*** Data supplied ***

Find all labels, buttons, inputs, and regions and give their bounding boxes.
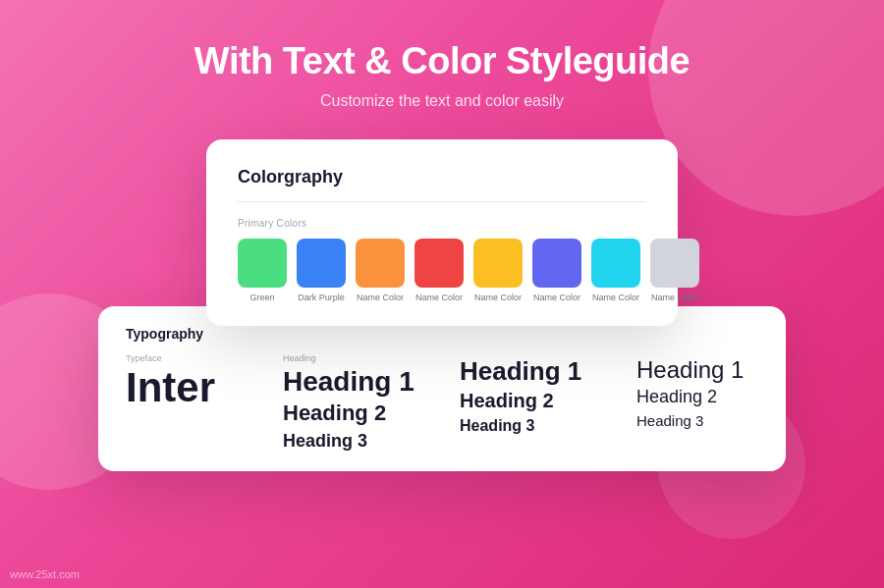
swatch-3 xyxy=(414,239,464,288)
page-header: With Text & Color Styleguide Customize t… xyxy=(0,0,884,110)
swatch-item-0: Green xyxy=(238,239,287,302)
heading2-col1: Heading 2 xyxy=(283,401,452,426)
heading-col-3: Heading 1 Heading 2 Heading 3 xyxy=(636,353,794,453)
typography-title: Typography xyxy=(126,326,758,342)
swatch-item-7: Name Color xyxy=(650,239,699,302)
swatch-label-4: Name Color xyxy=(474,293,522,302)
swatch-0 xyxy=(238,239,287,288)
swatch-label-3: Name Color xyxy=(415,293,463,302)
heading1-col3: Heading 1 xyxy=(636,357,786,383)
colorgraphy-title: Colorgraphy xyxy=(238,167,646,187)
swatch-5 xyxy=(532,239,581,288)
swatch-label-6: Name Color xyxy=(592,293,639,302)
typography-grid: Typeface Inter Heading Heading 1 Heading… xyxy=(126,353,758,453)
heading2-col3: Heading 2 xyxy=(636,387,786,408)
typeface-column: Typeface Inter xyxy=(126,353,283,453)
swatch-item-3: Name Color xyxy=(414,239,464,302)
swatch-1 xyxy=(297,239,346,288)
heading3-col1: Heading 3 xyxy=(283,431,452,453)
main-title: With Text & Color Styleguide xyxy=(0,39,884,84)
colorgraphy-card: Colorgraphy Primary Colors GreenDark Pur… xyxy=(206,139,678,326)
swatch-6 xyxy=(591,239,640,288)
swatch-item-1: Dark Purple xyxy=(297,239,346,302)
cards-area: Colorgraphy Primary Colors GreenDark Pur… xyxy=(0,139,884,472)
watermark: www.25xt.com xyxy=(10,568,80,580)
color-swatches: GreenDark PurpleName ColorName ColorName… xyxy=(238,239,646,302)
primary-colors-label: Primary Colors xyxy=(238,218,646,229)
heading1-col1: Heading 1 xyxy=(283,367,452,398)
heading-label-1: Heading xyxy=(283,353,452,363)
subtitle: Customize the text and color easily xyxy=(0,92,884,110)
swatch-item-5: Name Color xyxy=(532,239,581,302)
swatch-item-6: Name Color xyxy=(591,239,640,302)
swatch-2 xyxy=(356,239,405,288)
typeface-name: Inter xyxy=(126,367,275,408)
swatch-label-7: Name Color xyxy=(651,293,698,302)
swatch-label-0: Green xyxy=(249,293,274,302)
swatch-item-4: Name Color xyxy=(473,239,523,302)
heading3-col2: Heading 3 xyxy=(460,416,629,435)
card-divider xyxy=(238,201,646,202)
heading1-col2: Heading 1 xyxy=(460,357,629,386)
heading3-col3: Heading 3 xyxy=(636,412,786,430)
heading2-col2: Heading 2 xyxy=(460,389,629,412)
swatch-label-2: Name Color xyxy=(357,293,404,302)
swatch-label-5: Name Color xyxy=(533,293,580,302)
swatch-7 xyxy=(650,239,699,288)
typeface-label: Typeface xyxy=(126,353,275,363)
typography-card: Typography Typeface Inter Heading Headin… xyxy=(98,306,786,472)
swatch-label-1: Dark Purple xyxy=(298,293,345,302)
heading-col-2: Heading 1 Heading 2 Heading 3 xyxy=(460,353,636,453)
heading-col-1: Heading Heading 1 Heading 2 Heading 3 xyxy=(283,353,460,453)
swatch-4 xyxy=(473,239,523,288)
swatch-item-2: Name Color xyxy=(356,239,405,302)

*** End of Data supplied ***

→ Required work
Within the data above, how many lines contain "typography"? Respond with the tally alone.

→ Solution
3